Another important tumor antigen for vaccine therapy is PRAME (preferentially expressed antigen of melanoma), which has recently been shown to contribute to carcinogenesis in NSCLC [256]. As the name suggests, it was first detected in a melanoma patient [67], and is expressed in a variety of tumors [66]. PRAME seems to function via the suppression of the retinoic acid receptor (RAR), a signaling pathway which regulates cell death and cell cycle [66,257].. Overexpression of PRAME might be used by tumor cells to escape suppressive RAR signaling, thereby fostering tumor-progression [66]. Clinical data suggests that poor clinical outcome of some patient subpopulations correlates with PRAME expression in neuroblastoma [258] and breast cancer [259261].

A new PRAME vaccine combining the purified recombinant PRAME protein with an adjuvant (liposomal preparation with the AS15 adjuvant system) has been developed. A currently ongoing phase II study (PEARL study) is evaluating the efficacy of the PRAME vaccine in resected NSCLC. This study enrolled patients radically resected for NSCLC, stages IA (T1b), IB, II or IIIA, and whose tumors exhibit PRAME expression.

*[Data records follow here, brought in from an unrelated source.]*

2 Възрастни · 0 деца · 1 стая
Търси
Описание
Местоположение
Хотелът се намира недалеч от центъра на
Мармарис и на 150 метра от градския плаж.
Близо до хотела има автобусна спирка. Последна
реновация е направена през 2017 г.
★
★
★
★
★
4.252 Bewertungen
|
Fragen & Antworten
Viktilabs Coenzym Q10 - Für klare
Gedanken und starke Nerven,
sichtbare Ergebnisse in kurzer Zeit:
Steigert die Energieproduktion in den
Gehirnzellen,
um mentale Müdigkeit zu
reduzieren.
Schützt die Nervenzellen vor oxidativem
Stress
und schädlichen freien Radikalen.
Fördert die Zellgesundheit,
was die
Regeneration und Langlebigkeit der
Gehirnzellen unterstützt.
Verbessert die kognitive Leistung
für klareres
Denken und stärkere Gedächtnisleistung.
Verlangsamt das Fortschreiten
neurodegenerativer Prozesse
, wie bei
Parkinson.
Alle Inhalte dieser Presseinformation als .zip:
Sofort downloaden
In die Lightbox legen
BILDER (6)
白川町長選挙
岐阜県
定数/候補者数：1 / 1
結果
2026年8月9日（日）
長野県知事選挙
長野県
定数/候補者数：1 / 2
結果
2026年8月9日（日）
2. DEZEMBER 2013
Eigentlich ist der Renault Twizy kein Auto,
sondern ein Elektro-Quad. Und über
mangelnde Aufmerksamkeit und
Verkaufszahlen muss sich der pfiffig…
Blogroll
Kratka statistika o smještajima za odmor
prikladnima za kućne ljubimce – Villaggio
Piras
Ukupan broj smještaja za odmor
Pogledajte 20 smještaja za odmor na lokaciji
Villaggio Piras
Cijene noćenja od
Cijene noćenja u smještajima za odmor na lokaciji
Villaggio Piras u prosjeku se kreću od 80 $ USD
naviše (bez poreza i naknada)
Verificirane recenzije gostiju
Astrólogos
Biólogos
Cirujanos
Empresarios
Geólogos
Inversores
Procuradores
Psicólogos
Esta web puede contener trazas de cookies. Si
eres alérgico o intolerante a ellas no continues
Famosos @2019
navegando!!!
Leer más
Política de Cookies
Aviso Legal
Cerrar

The primary endpoint of the study is disease-free survival (DFS) [257,262].

5. Small-cell lung cancer

Small cell lung cancer (SCLC) accounts for approximately 15% of all lung carcinomas [4,263]. The highest risk-factor for development of SCLC is smoking, and the decrease in percentage of smokers and amount of cigarettes smoked per person in the US might explain the recent decrease in SCLC incidence rates [263]. 30% of SCLC patients are diagnosed with limited-stage disease (LS-SCLC), where the cancer is confined to the hemithorax, the mediastinum, or the supraclavicular lymph nodes. 70% of SCLC patients are diagnosed with extensive-stage disease (ES-SCLC), with tumors spreading beyond the supraclavicular areas [4,263]. Although SCLC is initially more responsive to chemotherapy and radiation therapy than all other lung cancer types, it is very difficult to cure, due to its aggressive growth and its wide dissemination at the time of diagnosis.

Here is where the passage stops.